SECOND PURPOSE—SHOWING POSSIBILITIES FOR ANALYZING A LOCAL LEVEL SUCH AS SAN ANTONIO’S WEST SIDE.
Here I use detailed U.S. Census data to analyze and show demographic characteristics of groupings by census tracts (between 3 and 5 thousand habitants on average) or by census block group (with an average between 1 and 3 thousand). It is important to note that there is one smaller census geography, a census block, but the detail of the data are less available due to the right of privacy of individuals.
In seeking to determine the type of existing migration by examining a census block group, it is possible to obtain the following type of information: total population, number of non-Hispanics, gender, various income methods (median, family, household), poverty level, average family size, education level, employment status, or even their region of birth (e.g. in the state of residency, other U.S. regions, foreign country, citizen or naturalized citizen and the time of period of entry). The list of available information is practically infinite, but it is the combination/relationships of the last mentioned (i.e. citizenship status and time period of entry into the country) that allows us to identify if a community is composed of new or old migration.
Considering census block group (48-029-151400-1) as a random example (located in heart of the Southside in San Antonio, Texas):
49% Male, 51% Female
Median Family Income: $29,800
Per Capita Income: $9,118Percentage with High School Diploma (25+): 27%
Source: Bureau of the Census, 2000
From the census data shown above, it is possible to observe that it contains a predominant number of Hispanics with strong economic deficiencies in terms of income and education. With GIS it is possible to create a map of this geography, and its adjacent areas, with different points of reference to basic community services to any population and that are necessary to its development, such as: libraries, public high schools, fire stations, police stations, parks and recreational areas, hospitals, medical clinics or even voting poll locations. All of these places may be represented with points in a map and contain individual information and data.
Map 6 shows such community service location described above within a radius of 1 mile of the sample area (i.e. a census block group in Southside of San Antonio). However, the cruel reality is that with the exception of two high-schools, a 9-acre park and a small clinic, no other community services are available to this population of close to twenty thousand within this area.
It is also possible to visually identify infrastructural needs in a community by examining a satellite image (as seen in Map 7).
Perhaps the ‘needs’ are not evident right away. However, presenting a comparison to other locations in the city (i.e. Northside) may accent the infrastructure differences (see Map 8).
In the first purpose presented, readers can see that the GIS approach reveals that the extent of change in the distribution of the Mexican migrant population in the USA has had strong repercussions by the middle of the first decade of the twenty-first century.

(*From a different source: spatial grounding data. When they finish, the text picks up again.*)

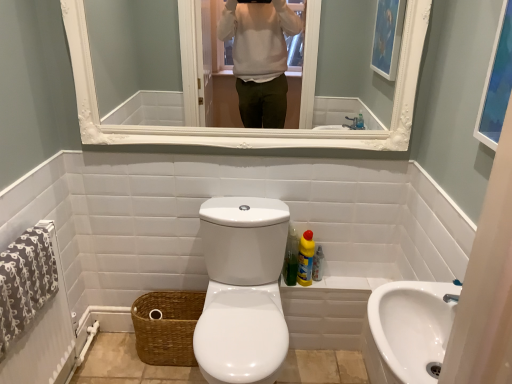 Question: From the image's perspective, is white glossy sink at lower right on white glossy toilet at center?

Choices:
 (A) yes
 (B) no

Answer: (B)

Question: Considering the relative sizes of white glossy sink at lower right and white glossy toilet at center in the image provided, is white glossy sink at lower right shorter than white glossy toilet at center?

Choices:
 (A) no
 (B) yes

Answer: (B)

Question: Is white glossy sink at lower right positioned behind white glossy toilet at center?

Choices:
 (A) no
 (B) yes

Answer: (A)

Question: Can you confirm if white glossy sink at lower right is taller than white glossy toilet at center?

Choices:
 (A) yes
 (B) no

Answer: (B)

Question: Is white glossy sink at lower right closer to the viewer compared to white glossy toilet at center?

Choices:
 (A) yes
 (B) no

Answer: (A)

Question: Is there a large distance between white glossy sink at lower right and white glossy toilet at center?

Choices:
 (A) yes
 (B) no

Answer: (B)

Question: Does blue glass picture frame at upper right appear on the left side of white glossy mirror at upper center?

Choices:
 (A) yes
 (B) no

Answer: (B)

Question: From a real-world perspective, is blue glass picture frame at upper right positioned over white glossy mirror at upper center based on gravity?

Choices:
 (A) no
 (B) yes

Answer: (B)

Question: Can you confirm if blue glass picture frame at upper right is smaller than white glossy mirror at upper center?

Choices:
 (A) no
 (B) yes

Answer: (B)

Question: From a real-world perspective, is blue glass picture frame at upper right under white glossy mirror at upper center?

Choices:
 (A) yes
 (B) no

Answer: (B)

Question: Is blue glass picture frame at upper right outside of white glossy mirror at upper center?

Choices:
 (A) no
 (B) yes

Answer: (B)

Question: From the image's perspective, is blue glass picture frame at upper right beneath white glossy mirror at upper center?

Choices:
 (A) no
 (B) yes

Answer: (B)

Question: Can you confirm if yellow liquid cleaner at lower right is thinner than white glossy mirror at upper center?

Choices:
 (A) yes
 (B) no

Answer: (B)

Secondly, the case of San Antonio reveals how the problem of matching community service geographies with the Mexican migrant population in a major center of Mexican migrant residence in the USA is evident even by comparing aerial imagery. The U.S. Census variables of income and education further mark these vast differences.
What happens after locating a migrant population group and identifying the need or inexistence of some (or all) basic community services? There are various entities that could successfully mobilize the community, the private sector, and the different level of government, or preferably all of them, to respond effectively in the edification of the community’s needs. Among these entities we find academic organization of higher learning, non-for-profit organizations, and other non-governmental institutions with the powers of networking, analysis, and capital.